I nodded again and did as she said, carefully sitting down.
"Do you have any painkillers in there?" Dr. Torres asked, motioning to my backpack.
"The ones you gave me," I replied and unzipped my backpack before reaching my arm inside, feeling around for the bottle.
I found it at the bottom of the bag and grabbed it before handing it over to Dr. Torres.
"If your knee starts hurting-" Dr. Torres started but I cut her off before she could finish.
"I'll manage," I said curtly.
I wasn't using the painkillers to help with my physical pain and plus, I knew what pain was. I had to show them that I wanted to get better, and as they said, I had to be willing to give up what was hurting me.
"Okay, is that it?" Dr. Torres asked, holding up the bottle of painkillers to show that she was asking about them.
I nodded, "Yeah."
I saw the dubious looks on Dr. Torres and Dr. Robbins' faces and realized that they didn't believe them. I didn't blame them though, why should they?
"You can look through my backpack if you want," I offered, tossing the backpack over to them, "But there's nothing but dirty clothes and some cash."
"Oh, I can get those clothes in the laundry right now," Dr. Robbins said and took the backpack before walking off, presumably to wherever their laundry machine was kept.
I wondered if she was just using that as an excuse to actually look through my backpack without offending me.
As I said though, they had every right to not trust me.
"The safest way to get clean is to slowly ease off these," Dr. Torres told me and rattled the bottle of painkillers, "Easing off of them can also reduce the number of withdrawal symptoms you'll go through."
"So you're still going to let me take them?" I asked, a little bit confused though I also understood where Dr. Torres was coming from.
It made sense.
"Yes, but in measured doses," Dr. Torres replied, "Going cold turkey can be dangerous."
I nodded and Dr. Torres smiled softly at me.
"Tapering off painkillers slowly is safer and easier in some sense but this still isn't going to be a walk in the park," Dr. Torres told me.
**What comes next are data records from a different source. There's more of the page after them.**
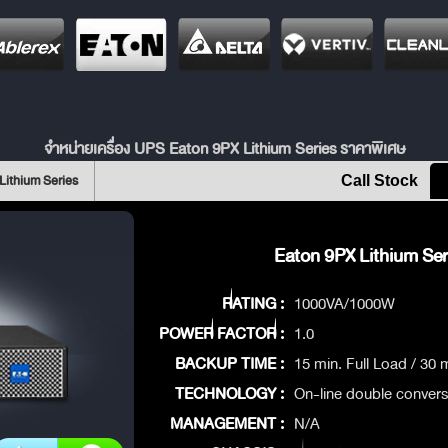
จำหน่ายเครื่อง UPS Eaton 9PX Lithium Series ราคาพิเศษ
Lithium Series
Call Stock
Eaton 9PX Lithium Seri
RATING :
1000VA/1000W
POWER FACTOR :
1.0
BACKUP TIME :
15 min. Full Load / 30 
TECHNOLOGY :
On-line double convers
MANAGEMENT :
N/A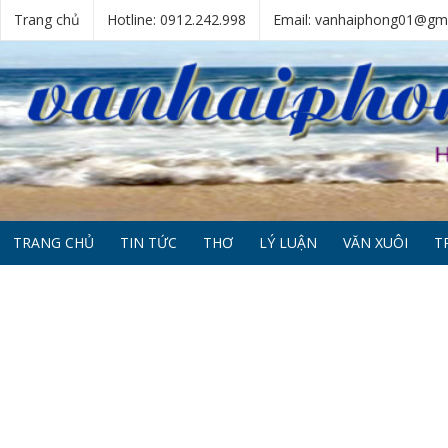
Trang chủ
Hotline: 0912.242.998
Email: vanhaiphong01@gm
TRANG CHỦ
TIN TỨC
THƠ
LÝ LUẬN
VĂN XUÔI
T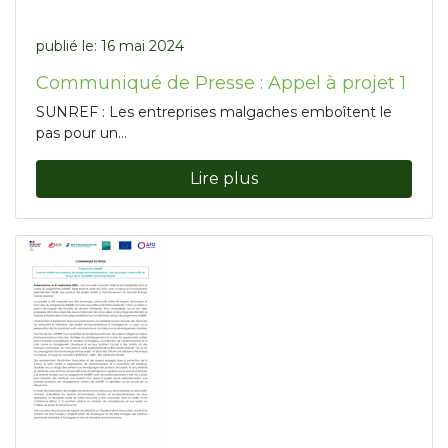
publié le:
16 mai 2024
Communiqué de Presse : Appel à projet 1
SUNREF : Les entreprises malgaches emboîtent le
pas pour un...
Lire plus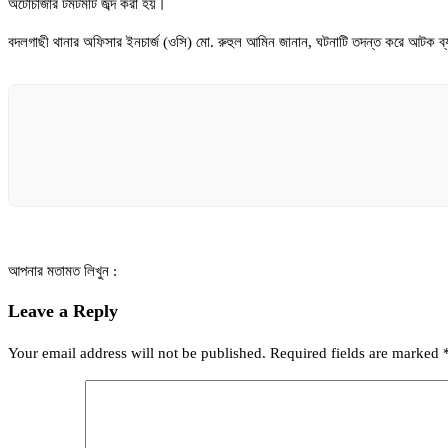
অটোচার্জার টমটমটি জব্দ করা হয়।
বদলগাছী থানার অফিসার ইনচার্জ (ওসি) মো. রুহুল আমিন জানান, ঘটনাটি তদন্ত করে আটক ব্
আপনার মতামত লিখুন :
Leave a Reply
Your email address will not be published.
Required fields are marked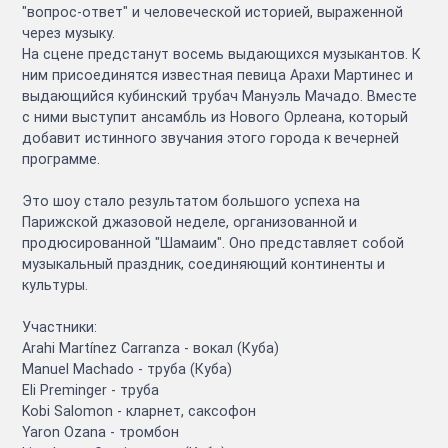
"вопрос-ответ" и человеческой историей, выраженной
через музыку.
На сцене предстанут восемь выдающихся музыкантов. К
ним присоединятся известная певица Арахи Мартинес и
выдающийся кубинский трубач Мануэль Мачадо. Вместе
с ними выступит ансамбль из Нового Орлеана, который
добавит истинного звучания этого города к вечерней
программе.
Это шоу стало результатом большого успеха на
Парижской джазовой неделе, организованной и
продюсированной "Шамаим". Оно представляет собой
музыкальный праздник, соединяющий континенты и
культуры.
Участники:
Arahi Martínez Carranza - вокал (Куба)
Manuel Machado - труба (Куба)
Eli Preminger - труба
Kobi Salomon - кларнет, саксофон
Yaron Ozana - тромбон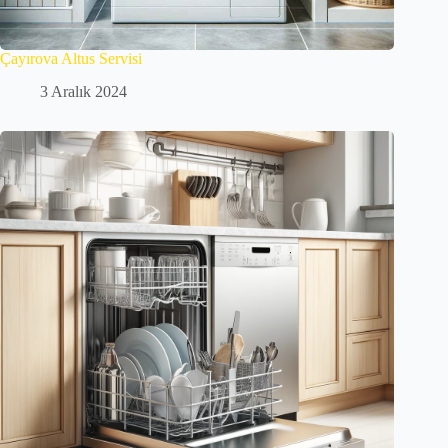
Çayırova Altus Servisi
3 Aralık 2024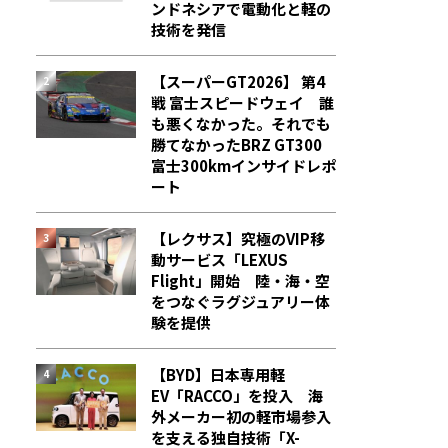
ンドネシアで電動化と軽の
技術を発信
【スーパーGT2026】 第4
戦 富士スピードウェイ 誰
も悪くなかった。それでも
勝てなかった――BRZ GT300
富士300kmインサイドレポ
ート
【レクサス】究極のVIP移
動サービス「LEXUS
Flight」開始 陸・海・空
をつなぐラグジュアリー体
験を提供
【BYD】日本専用軽
EV「RACCO」を投入 海
外メーカー初の軽市場参入
を支える独自技術「X-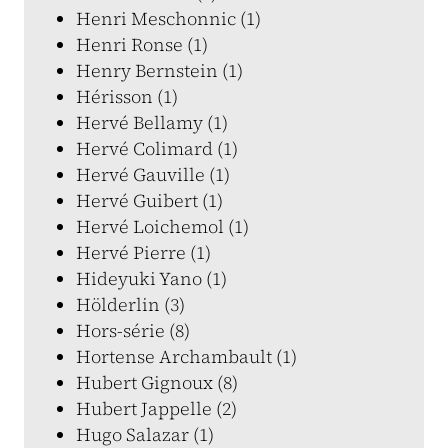
Henri Meschonnic (1)
Henri Ronse (1)
Henry Bernstein (1)
Hérisson (1)
Hervé Bellamy (1)
Hervé Colimard (1)
Hervé Gauville (1)
Hervé Guibert (1)
Hervé Loichemol (1)
Hervé Pierre (1)
Hideyuki Yano (1)
Hölderlin (3)
Hors-série (8)
Hortense Archambault (1)
Hubert Gignoux (8)
Hubert Jappelle (2)
Hugo Salazar (1)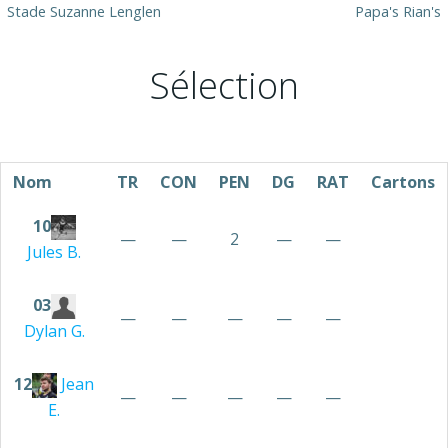
Stade Suzanne Lenglen
Papa's Rian's
Sélection
Nom
TR
CON
PEN
DG
RAT
Cartons
10
—
—
2
—
—
Jules
B.
03
—
—
—
—
—
Dylan
G.
12
Jean
—
—
—
—
—
E.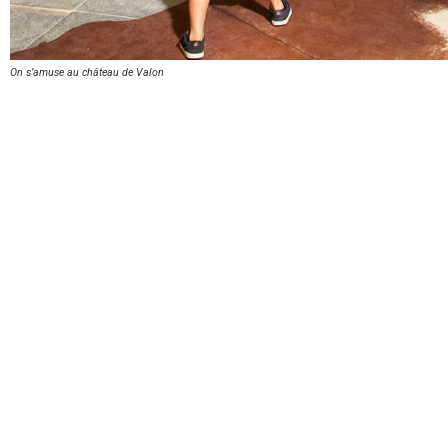
On s’amuse au château de Valon
Côté encouragements
« Château très agréable. Nous avons adoré ! Continuez à le
restaurer, il nous tarde d’en découvrir plus.
Très belle
restauration des bâtiments
, des menuiseries et boiseries,
magique ! »
« Quelle belle évolution en 2 ans, la visite est de plus en plus
intéressante, nous souhaitons que les projets de recherche et
de restauration se poursuivent pour que les visiteurs repartent
enrichis comme nous, par l’histoire et les histoires du Château
de Valon. Merci Beaucoup »
« Nous étions venus à 2 il y a 2 ans, nous sommes revenus à 4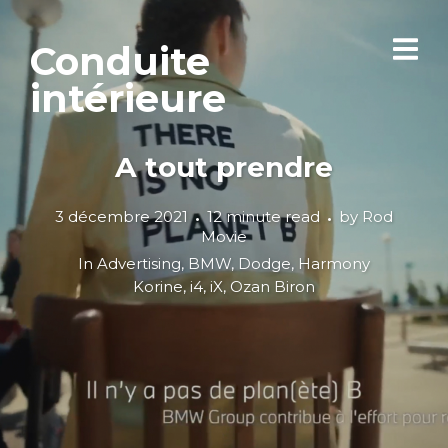
Conduite
intérieure
A tout prendre
3 décembre 2021
12 minute read
by
Rod
Movie
In
Advertising
,
BMW
,
Dodge
,
Harmony
Korine
,
i4
,
iX
,
Ozan Biron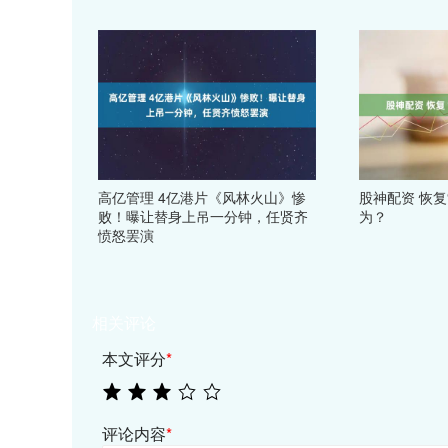
高亿管理 4亿港片《风林火山》惨
股神配资 恢复
败！曝让替身上吊一分钟，任贤齐
为？
愤怒罢演
相关评论
本文评分
*
评论内容
*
"I know," I replied quietly.
Dr. Torres nodded slowly, "Okay...um, I guess you should go to bed now then."
"Yeah sure...good night then," I told her and offered a tight smile before tracing my steps back to the guest bedroom.
I turned on the light and shut the door behind me before walking over to the bed. My fingers reached out and I dragged them along the side of the bed as I walked. The covers were soft and clean and for some reason, it felt like I was contaminating them by just touching.
I pulled the covers back and climbed onto the bed when I realized that I still had to turn the light off so I sighed and got back up. I trudged over to the light switch and flicked it off before blindly making my way back to the bed in the dark.
I laid down and yanked the covers over my head. It felt like I was suffocating under them but at the same time, it was comforting so I left it that way and closed my eyes.